Aux termes de l’article R. 222-1 du code de justice administrative : « (...) les présidents de formation de jugement des tribunaux (…) peuvent, par ordonnance : (…) 2° Rejeter les requêtes ne relevant manifestement pas de la compétence de la juridiction administrative (…) ».

En l’absence d’une disposition législative spéciale, il n’appartient pas à la juridiction administrative de statuer sur la responsabilité qu’une personne privée peut encourir à l’égard d’une personne publique, quel que soit le mode de recouvrement de la créance.

Mme B... forme opposition au titre exécutoire du 19 novembre 2024 par lequel le président de l’université de Strasbourg l’a constituée débitrice de la somme de 3 321,96 euros, correspondant à la remise en état d’une maçonnerie extérieure de la cour de l’université de Strasbourg, qu’elle a endommagée avec son véhicule le 26 février 2023. Aucun texte n’attribuant la connaissance d’un tel litige à la juridiction administrative, ce litige relève de la compétence de la juridiction judiciaire.

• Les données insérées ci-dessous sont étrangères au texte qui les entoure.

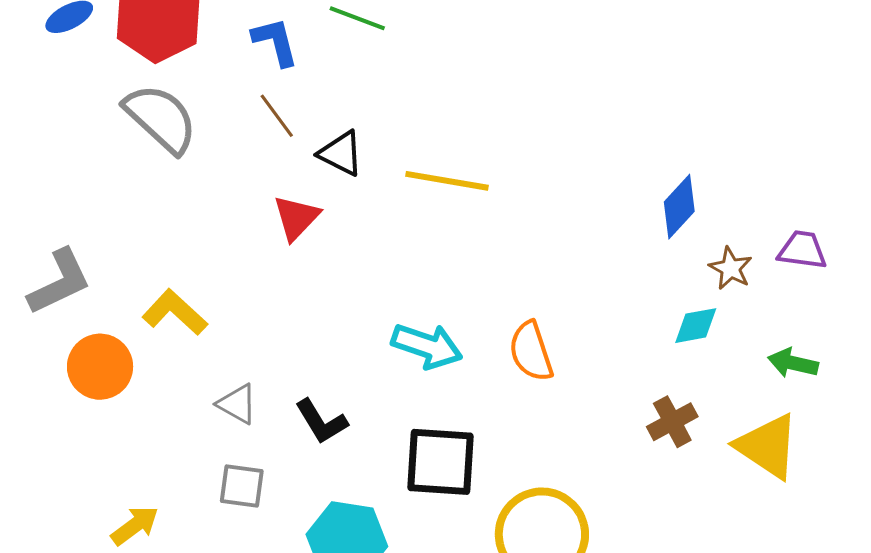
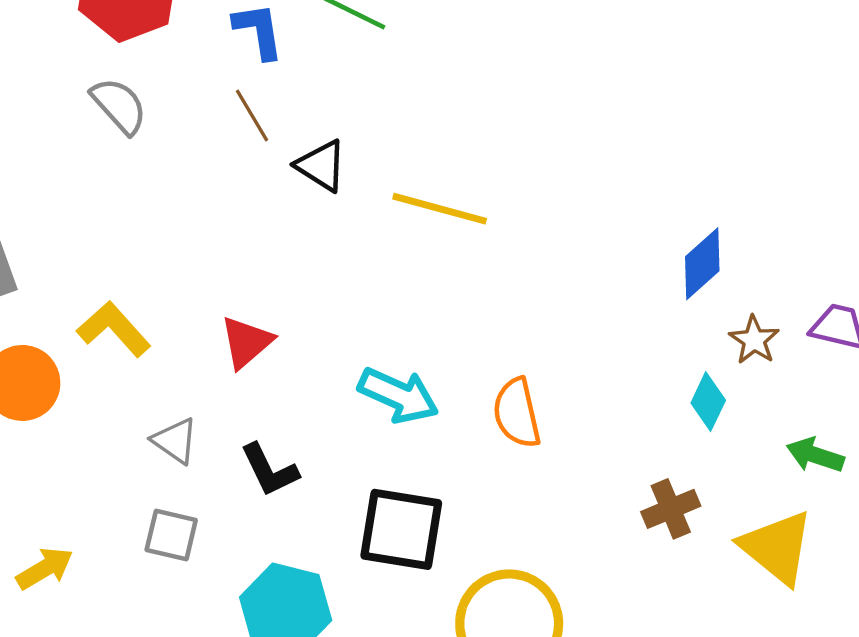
gray semicircle: (161, 118) -> (119, 106), size x0.7
red triangle: (296, 218) -> (246, 342), moved
cyan diamond: (696, 326) -> (708, 402), turned -60

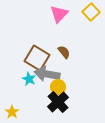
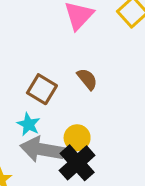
brown square: (37, 58) -> (42, 89), size x0.7
gray arrow: (47, 74) -> (42, 149), moved

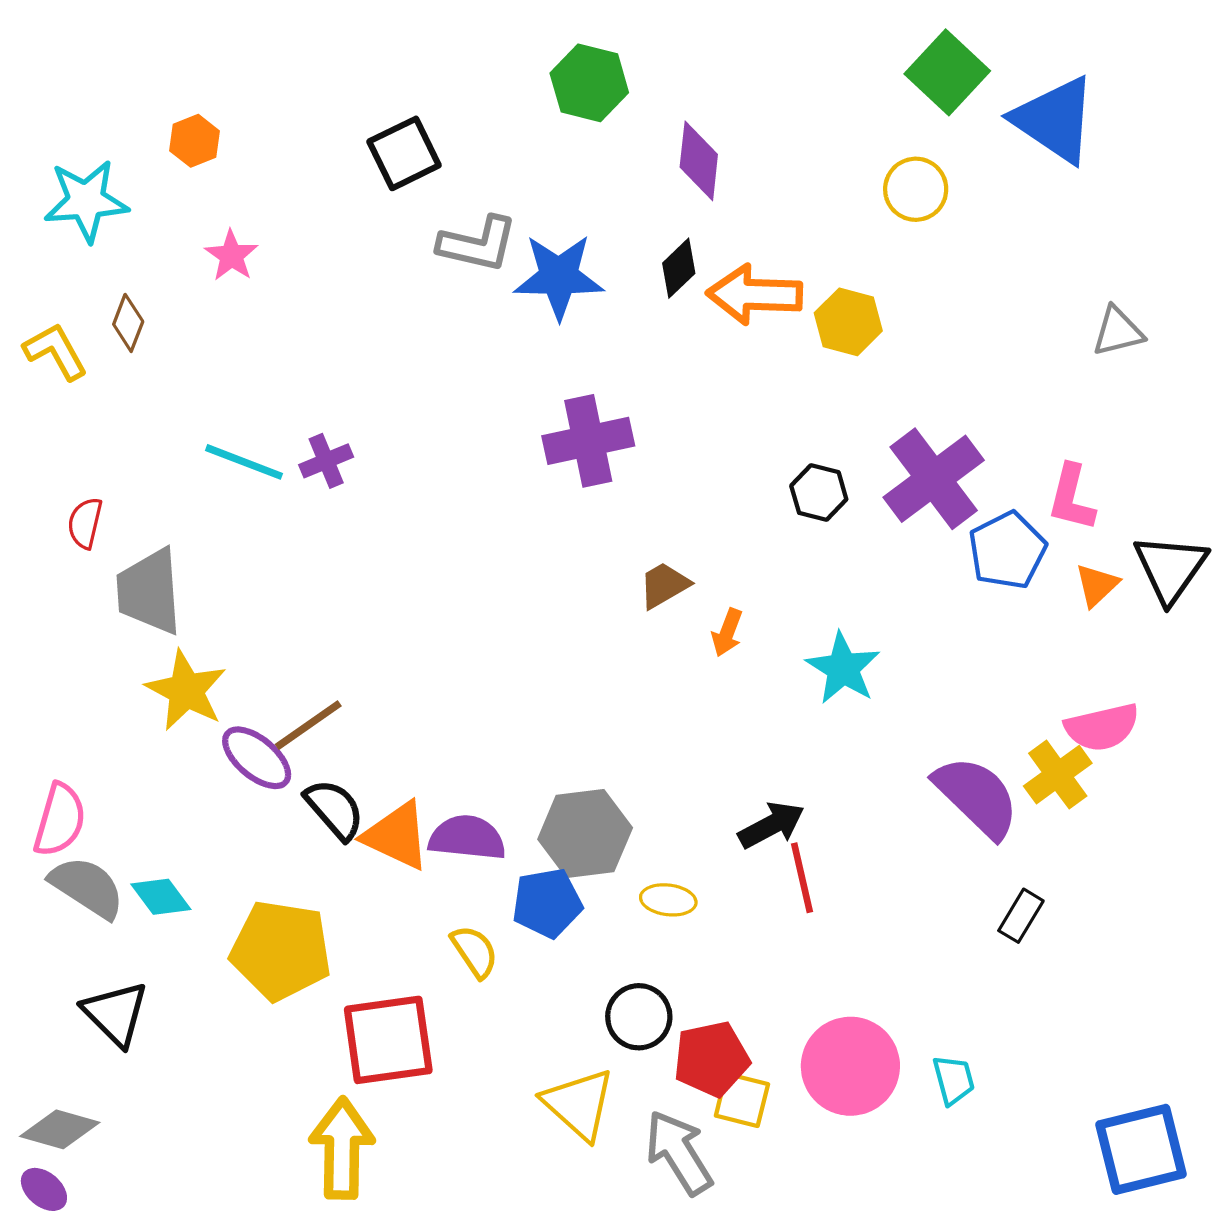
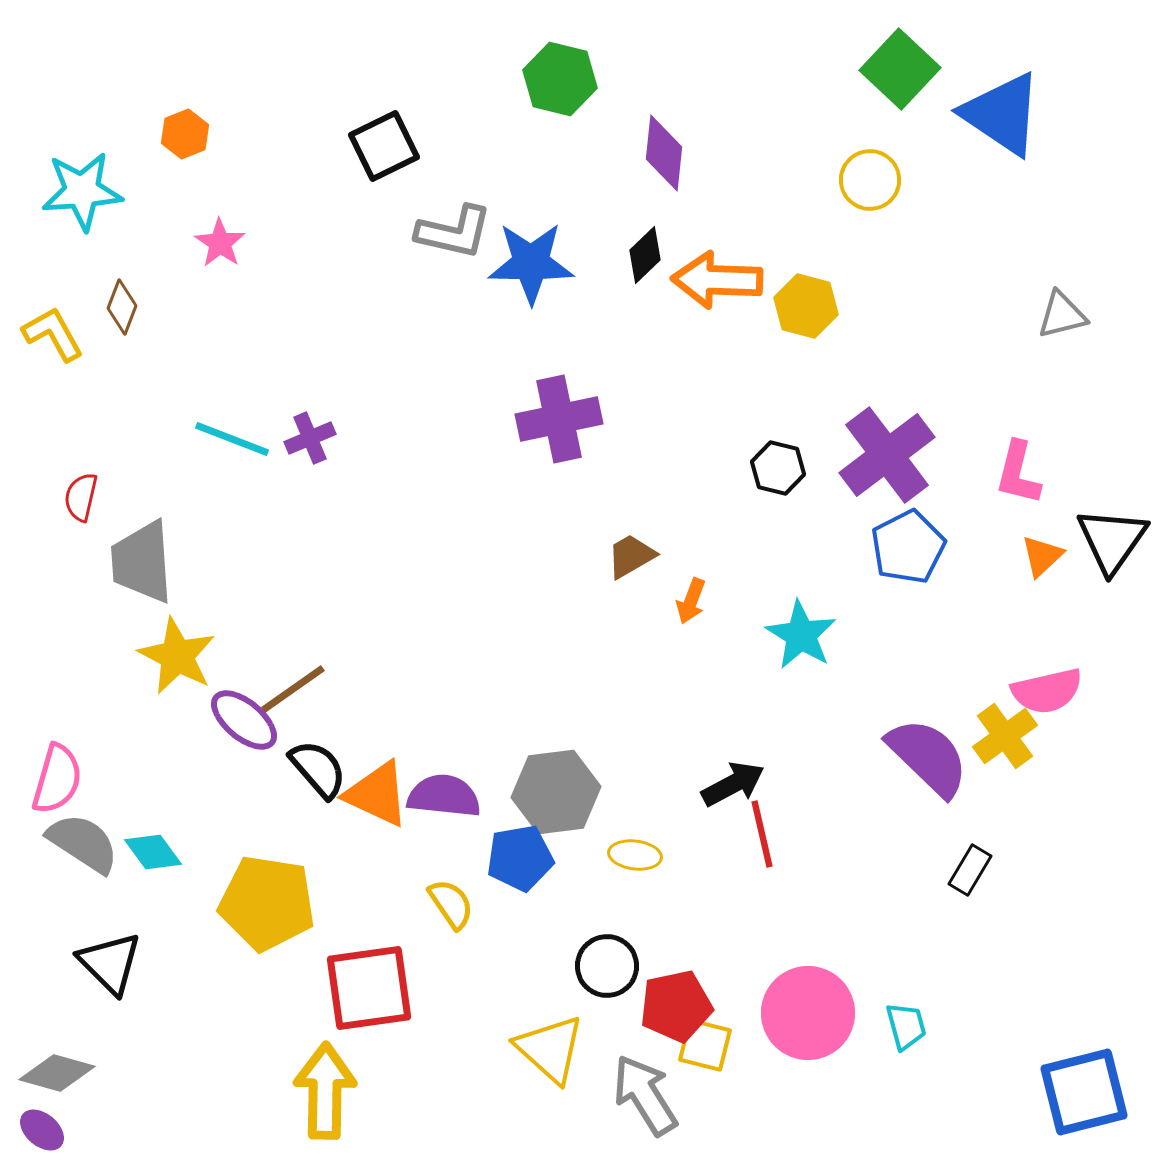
blue pentagon: (1007, 550) -> (908, 547), moved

Par suite, la requête de Mme B... doit être rejetée comme portée devant un ordre de juridiction incompétent pour en connaître.

O R D O N N E :

 

 

Article 1er : La requête de Mme B... est rejetée comme portée devant un ordre de juridiction incompétent pour en connaître.

Article 2 : La présente ordonnance sera notifiée à Mme A... B....

 

Fait à Nancy, le 6 juin 2025.

 

Le président de la 2ème chambre, 

 

J.-F. Goujon-Fischer

La République mande et ordonne à la ministre d’Etat, ministre de l’éducation nationale, de l’enseignement supérieur et de la recherche en ce qui la concerne, ou à tous commissaires de justice à ce requis en ce qui concerne les voies de droit commun contre les parties privées, de pourvoir à l’exécution de la présente décision.